WORK INSTRUCTION ▸ Identify each line in the records below that contains the word "percentage", and copy it.

Records from a data source
========================================================================

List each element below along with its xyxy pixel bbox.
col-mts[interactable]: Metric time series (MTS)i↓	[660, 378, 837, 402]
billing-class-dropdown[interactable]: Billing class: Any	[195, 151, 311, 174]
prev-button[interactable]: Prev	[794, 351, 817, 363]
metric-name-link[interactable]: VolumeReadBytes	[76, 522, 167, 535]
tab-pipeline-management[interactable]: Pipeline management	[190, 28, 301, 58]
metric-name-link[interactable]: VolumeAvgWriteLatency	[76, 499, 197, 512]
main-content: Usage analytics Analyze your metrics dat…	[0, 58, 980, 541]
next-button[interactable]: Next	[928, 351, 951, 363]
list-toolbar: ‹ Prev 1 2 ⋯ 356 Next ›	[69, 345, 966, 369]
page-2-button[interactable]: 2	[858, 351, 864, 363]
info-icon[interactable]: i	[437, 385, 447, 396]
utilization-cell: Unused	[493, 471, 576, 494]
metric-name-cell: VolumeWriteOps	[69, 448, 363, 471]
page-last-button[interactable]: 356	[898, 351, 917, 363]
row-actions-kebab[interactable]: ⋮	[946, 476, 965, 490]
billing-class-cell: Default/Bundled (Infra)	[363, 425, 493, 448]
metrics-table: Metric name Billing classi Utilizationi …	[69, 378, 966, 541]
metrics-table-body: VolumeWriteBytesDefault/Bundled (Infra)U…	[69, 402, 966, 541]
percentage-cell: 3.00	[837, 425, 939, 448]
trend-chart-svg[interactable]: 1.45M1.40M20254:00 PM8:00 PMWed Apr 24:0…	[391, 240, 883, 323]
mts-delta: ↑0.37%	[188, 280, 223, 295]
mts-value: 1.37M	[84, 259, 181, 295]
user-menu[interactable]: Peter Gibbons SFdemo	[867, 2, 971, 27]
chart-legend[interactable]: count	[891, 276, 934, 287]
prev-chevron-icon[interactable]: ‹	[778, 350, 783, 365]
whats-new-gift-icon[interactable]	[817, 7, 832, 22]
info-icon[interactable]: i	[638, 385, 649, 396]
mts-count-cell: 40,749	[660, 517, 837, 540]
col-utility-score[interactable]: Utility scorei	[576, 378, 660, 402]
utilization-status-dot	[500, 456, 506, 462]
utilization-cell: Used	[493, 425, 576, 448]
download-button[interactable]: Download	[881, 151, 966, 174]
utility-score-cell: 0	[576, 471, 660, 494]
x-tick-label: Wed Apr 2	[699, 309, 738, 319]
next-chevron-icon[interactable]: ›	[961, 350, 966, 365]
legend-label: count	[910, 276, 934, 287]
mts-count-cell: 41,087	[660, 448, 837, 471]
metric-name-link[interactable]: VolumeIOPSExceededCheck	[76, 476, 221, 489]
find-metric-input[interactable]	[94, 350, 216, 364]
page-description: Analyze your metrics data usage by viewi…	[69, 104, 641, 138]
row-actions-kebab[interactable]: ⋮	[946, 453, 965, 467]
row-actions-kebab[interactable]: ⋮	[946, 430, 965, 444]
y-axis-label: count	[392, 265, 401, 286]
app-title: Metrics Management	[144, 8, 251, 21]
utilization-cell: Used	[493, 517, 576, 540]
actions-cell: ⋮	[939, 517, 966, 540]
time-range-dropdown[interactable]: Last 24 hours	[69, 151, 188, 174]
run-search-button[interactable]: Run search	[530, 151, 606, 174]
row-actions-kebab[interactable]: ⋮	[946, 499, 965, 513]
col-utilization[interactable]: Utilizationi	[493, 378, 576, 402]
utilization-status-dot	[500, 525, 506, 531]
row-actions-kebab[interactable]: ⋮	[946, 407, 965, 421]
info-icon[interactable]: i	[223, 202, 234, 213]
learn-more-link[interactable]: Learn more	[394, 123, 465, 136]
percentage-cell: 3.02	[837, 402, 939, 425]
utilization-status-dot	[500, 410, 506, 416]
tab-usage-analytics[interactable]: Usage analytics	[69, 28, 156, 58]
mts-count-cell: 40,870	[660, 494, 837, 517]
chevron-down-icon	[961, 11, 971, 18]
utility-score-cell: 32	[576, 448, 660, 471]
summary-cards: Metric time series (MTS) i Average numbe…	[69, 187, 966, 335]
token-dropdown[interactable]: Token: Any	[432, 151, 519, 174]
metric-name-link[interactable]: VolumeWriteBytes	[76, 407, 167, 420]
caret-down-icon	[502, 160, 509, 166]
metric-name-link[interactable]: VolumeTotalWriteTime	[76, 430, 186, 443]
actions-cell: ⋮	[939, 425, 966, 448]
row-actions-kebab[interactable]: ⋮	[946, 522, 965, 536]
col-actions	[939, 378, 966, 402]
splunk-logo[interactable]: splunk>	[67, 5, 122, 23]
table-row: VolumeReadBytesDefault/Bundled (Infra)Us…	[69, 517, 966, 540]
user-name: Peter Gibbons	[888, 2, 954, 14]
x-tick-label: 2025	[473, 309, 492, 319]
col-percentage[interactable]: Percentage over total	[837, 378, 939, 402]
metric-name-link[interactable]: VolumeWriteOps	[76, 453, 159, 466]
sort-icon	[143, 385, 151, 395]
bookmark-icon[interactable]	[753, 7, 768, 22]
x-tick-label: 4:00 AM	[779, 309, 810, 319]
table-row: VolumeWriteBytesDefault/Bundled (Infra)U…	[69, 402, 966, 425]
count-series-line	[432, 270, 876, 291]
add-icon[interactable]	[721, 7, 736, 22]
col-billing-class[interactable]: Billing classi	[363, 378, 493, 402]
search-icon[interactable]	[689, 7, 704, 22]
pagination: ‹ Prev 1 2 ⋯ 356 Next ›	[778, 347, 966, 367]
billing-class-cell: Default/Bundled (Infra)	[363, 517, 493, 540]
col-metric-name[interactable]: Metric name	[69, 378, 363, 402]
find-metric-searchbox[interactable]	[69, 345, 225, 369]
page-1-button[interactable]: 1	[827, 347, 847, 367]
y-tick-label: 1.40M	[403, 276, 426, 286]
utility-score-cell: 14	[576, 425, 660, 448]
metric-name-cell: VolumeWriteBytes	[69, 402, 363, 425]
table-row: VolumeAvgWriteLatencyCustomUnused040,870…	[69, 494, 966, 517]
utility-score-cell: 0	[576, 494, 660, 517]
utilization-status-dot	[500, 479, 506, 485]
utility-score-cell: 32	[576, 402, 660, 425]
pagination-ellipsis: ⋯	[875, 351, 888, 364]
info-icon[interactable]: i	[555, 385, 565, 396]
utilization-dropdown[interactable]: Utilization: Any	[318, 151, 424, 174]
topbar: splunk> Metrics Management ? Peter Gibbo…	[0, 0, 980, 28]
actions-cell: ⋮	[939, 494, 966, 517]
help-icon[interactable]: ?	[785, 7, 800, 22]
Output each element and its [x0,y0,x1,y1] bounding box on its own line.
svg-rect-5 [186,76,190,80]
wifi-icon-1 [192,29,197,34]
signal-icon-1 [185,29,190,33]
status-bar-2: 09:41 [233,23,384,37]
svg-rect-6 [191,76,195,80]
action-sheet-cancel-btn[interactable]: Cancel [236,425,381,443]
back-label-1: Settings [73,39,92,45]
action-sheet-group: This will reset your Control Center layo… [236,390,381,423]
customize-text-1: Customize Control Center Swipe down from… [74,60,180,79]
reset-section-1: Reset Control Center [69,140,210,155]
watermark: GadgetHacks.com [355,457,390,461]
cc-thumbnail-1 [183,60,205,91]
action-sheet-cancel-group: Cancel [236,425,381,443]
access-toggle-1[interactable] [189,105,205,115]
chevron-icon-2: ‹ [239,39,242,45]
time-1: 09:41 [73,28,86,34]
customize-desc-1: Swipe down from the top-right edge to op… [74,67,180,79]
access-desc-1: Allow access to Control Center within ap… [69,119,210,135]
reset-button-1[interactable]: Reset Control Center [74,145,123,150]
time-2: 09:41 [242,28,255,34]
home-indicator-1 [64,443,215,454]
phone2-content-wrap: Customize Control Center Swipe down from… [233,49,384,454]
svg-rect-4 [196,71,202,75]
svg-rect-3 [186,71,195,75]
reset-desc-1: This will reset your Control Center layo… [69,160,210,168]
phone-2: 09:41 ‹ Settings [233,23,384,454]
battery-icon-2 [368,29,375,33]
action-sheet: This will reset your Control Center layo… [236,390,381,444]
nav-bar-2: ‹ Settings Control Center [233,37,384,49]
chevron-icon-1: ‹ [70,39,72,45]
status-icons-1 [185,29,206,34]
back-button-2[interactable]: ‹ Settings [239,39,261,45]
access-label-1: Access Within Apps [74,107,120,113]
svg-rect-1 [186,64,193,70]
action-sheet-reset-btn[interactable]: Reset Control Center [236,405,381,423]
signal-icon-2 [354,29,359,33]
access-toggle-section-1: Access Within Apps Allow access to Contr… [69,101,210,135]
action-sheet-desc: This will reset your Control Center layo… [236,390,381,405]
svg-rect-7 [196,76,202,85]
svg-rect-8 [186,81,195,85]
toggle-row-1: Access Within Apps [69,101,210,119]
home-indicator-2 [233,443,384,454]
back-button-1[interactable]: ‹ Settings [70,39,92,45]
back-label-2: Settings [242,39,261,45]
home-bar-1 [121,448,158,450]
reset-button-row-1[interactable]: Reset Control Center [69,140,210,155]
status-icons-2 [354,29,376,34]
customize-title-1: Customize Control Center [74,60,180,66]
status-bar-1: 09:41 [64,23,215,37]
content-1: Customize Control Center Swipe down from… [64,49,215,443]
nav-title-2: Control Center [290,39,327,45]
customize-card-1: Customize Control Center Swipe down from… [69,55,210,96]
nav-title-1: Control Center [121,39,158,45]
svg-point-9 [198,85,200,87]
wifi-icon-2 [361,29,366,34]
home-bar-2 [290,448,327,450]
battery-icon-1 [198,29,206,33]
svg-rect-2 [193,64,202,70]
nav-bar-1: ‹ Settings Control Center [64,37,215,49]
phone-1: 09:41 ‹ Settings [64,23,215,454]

========================================================================

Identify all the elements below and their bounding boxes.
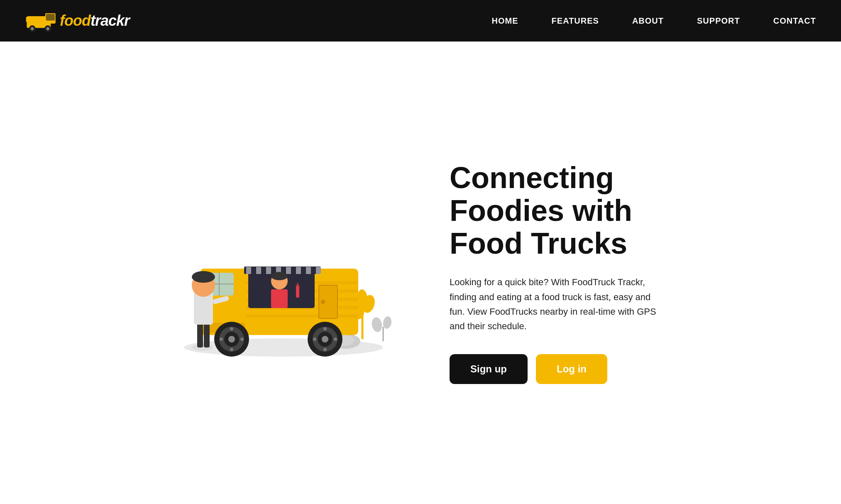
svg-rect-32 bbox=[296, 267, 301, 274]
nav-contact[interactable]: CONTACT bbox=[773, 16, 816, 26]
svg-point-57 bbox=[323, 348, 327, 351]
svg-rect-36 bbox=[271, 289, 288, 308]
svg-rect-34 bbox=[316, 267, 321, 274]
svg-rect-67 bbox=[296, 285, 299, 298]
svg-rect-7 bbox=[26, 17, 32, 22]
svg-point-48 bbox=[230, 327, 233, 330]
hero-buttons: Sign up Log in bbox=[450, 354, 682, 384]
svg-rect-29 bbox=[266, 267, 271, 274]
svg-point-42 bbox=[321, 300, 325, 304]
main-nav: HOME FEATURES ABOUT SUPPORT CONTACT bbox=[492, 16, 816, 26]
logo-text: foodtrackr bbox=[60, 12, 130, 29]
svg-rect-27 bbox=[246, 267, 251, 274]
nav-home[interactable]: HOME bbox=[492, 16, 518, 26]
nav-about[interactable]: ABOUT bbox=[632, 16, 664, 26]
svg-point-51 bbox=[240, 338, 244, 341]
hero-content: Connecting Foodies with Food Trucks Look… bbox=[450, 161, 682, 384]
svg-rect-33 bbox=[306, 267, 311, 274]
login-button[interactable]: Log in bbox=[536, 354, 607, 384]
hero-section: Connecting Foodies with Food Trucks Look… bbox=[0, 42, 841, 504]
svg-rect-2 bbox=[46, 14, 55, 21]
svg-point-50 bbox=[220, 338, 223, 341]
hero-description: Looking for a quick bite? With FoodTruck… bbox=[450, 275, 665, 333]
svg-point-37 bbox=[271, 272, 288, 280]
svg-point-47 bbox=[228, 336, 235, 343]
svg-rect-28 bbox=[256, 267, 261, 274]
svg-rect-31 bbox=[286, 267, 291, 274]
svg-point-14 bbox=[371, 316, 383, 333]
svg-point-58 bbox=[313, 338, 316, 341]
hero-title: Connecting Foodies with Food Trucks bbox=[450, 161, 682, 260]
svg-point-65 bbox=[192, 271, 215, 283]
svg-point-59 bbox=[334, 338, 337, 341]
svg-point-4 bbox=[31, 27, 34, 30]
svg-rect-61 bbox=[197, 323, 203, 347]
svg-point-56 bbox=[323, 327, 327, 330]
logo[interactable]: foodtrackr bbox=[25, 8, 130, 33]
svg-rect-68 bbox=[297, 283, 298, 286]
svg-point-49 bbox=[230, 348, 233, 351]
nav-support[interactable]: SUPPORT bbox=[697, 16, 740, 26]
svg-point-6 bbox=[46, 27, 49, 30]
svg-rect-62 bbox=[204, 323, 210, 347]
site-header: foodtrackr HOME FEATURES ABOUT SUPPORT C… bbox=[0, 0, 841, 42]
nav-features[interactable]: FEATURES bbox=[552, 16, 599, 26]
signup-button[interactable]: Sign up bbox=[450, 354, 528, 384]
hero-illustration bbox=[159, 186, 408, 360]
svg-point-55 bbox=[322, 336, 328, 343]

========================================================================

TASK SOLUTION ▸
percentage-cell: 3.00	[837, 425, 939, 448]
percentage-cell: 3.02	[837, 402, 939, 425]
col-percentage[interactable]: Percentage over total	[837, 378, 939, 402]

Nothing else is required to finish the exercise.